Key idea: packages are images, not archives

One key idea is to switch from using archives to using images for package contents. Common package managers such as dpkg(1) use tar(1) archives with various compression algorithms.

distri uses SquashFS images, a comparatively simple file system image format that I happen to be familiar with from my work on the gokrazy Raspberry Pi 3 Go platform.

This idea is not novel: AppImage and snappy also use images, but only for individual, self-contained applications. distri however uses images for distribution packages with dependencies. In particular, there is no duplication of shared libraries in distri.

A nice side effect of using read-only image files is that applications are immutable and can hence not be broken by accidental (or malicious!) modification.
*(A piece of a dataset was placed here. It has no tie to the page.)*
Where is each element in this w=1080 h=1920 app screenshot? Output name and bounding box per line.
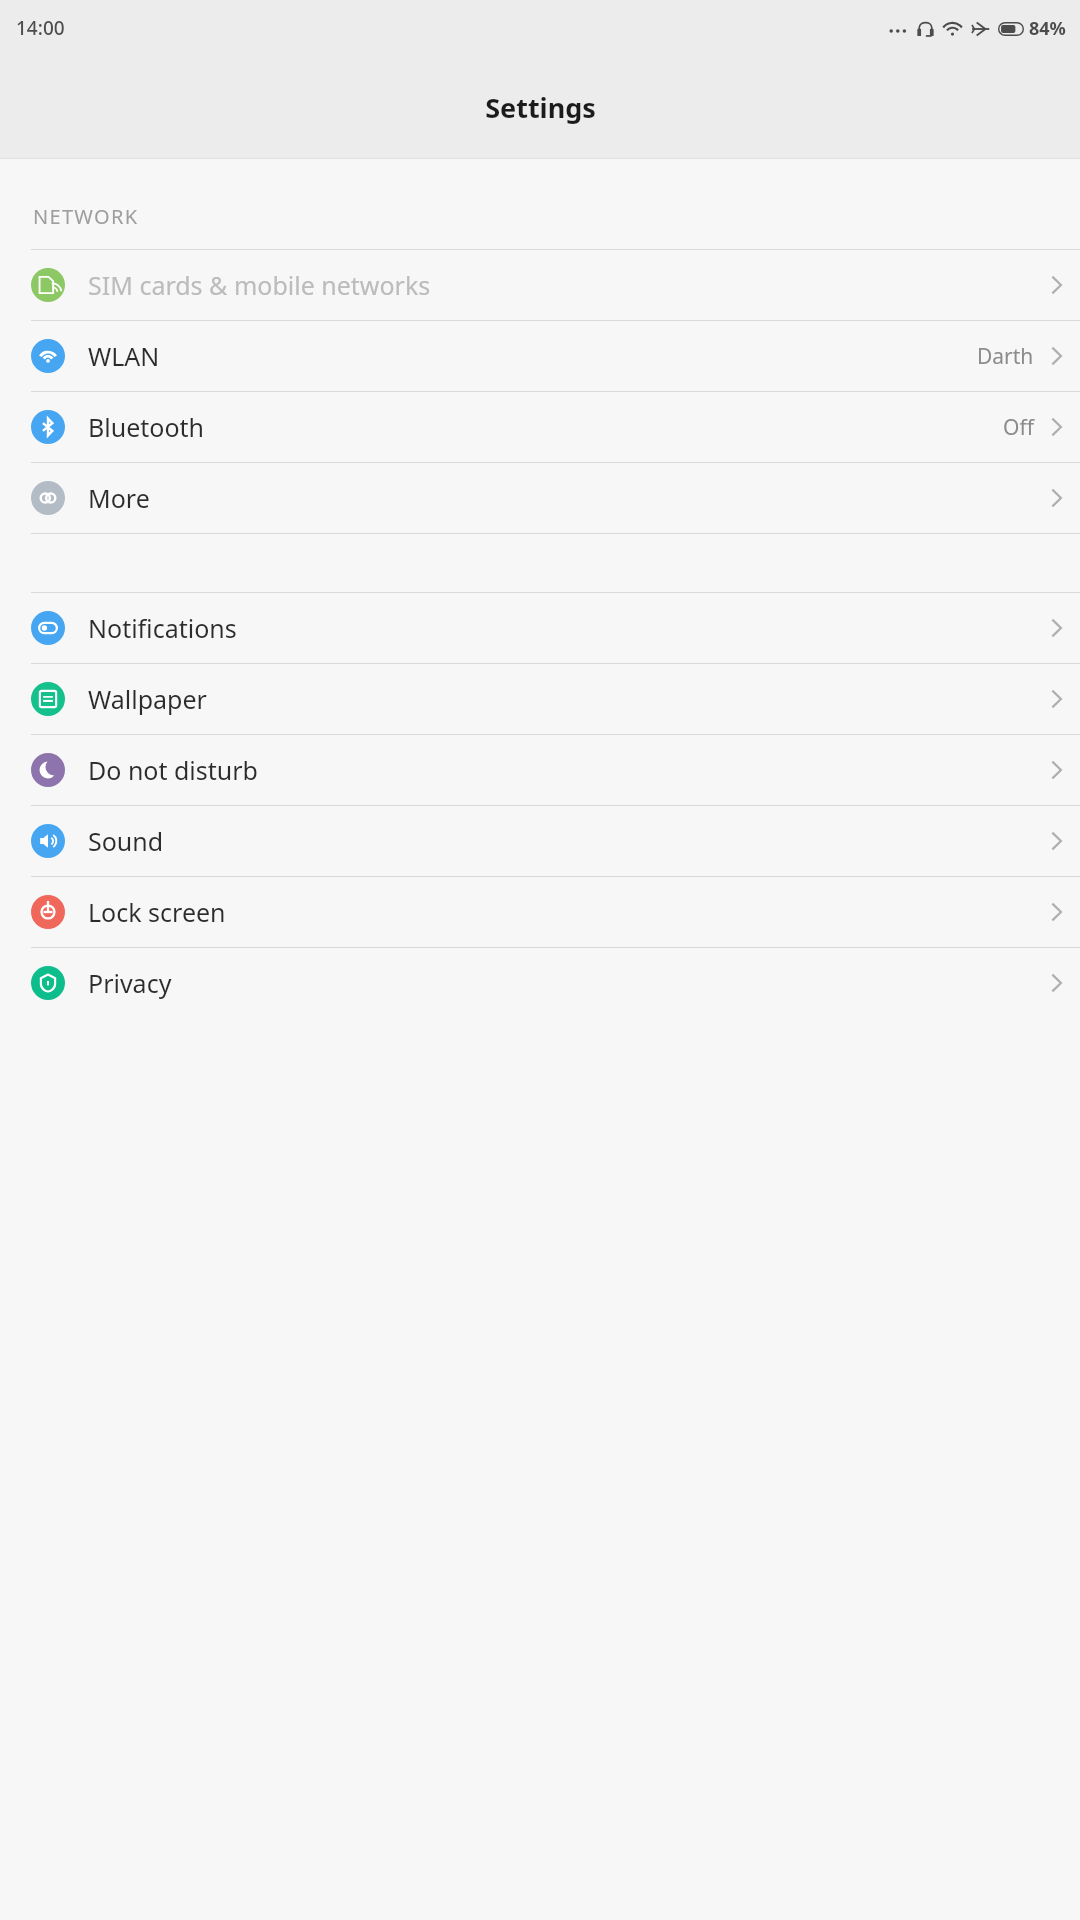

Key idea: separate hierarchies

Package contents are made available under a fully-qualified path. E.g., all files provided by package zsh-amd64-5.6.2-3 are available under /ro/zsh-amd64-5.6.2-3. The mountpoint /ro stands for read-only, which is short yet descriptive.

Perhaps surprisingly, building software with custom prefix values of e.g. /ro/zsh-amd64-5.6.2-3 is widely supported, thanks to:

Linux distributions, which build software with prefix set to /usr, whereas FreeBSD (and the autotools default), which build with prefix set to /usr/local.
Enthusiast users in corporate or research environments, who install software into their home directories.

Because using a custom prefix is a common scenario, upstream awareness for prefix-correctness is generally high, and the rarely required patch will be quickly accepted.

Key idea: exchange directories

Software packages often exchange data by placing or locating files in well-known directories. Here are just a few examples:

gcc(1) locates the libusb(3) headers via /usr/include
man(1) locates the nginx(1) manpage via /usr/share/man.
zsh(1) locates executable programs via PATH components such as /bin

In distri, these locations are called exchange directories and are provided via FUSE in /ro.

Exchange directories come in two different flavors:

global. The exchange directory, e.g. /ro/share, provides the union of the share sub directory of all packages in the package store.
Global exchange directories are largely used for compatibility, see below.
per-package. Useful for tight coupling: e.g. irssi(1) does not provide any ABI guarantees, so plugins such as irssi-robustirc can declare that they want e.g. /ro/irssi-amd64-1.1.1-1/out/lib/irssi/modules to be a per-package exchange directory and contain files from their lib/irssi/modules.

Search paths sometimes need to be fixed

Programs which use exchange directories sometimes use search paths to access multiple exchange directories. In fact, the examples above were taken from gcc(1) ’s INCLUDEPATH, man(1) ’s MANPATH and zsh(1) ’s PATH. These are prominent ones, but more examples are easy to find: zsh(1) loads completion functions from its FPATH.

Some search path values are derived from --datadir=/ro/share and require no further attention, but others might derive from e.g. --prefix=/ro/zsh-amd64-5.6.2-3/out and need to be pointed to an exchange directory via a specific command line flag.

FHS compatibility

Global exchange directories are used to make distri provide enough of the Filesystem Hierarchy Standard (FHS) that third-party software largely just works. This includes a C development environment.

I successfully ran a few programs from their binary packages such as Google Chrome, Spotify, or Microsoft’s Visual Studio Code.

Fast package manager

I previously wrote about how Linux distribution package managers are too slow.

distri’s package manager is extremely fast. Its main bottleneck is typically the network link, even at high speed links (I tested with a 100 Gbps link).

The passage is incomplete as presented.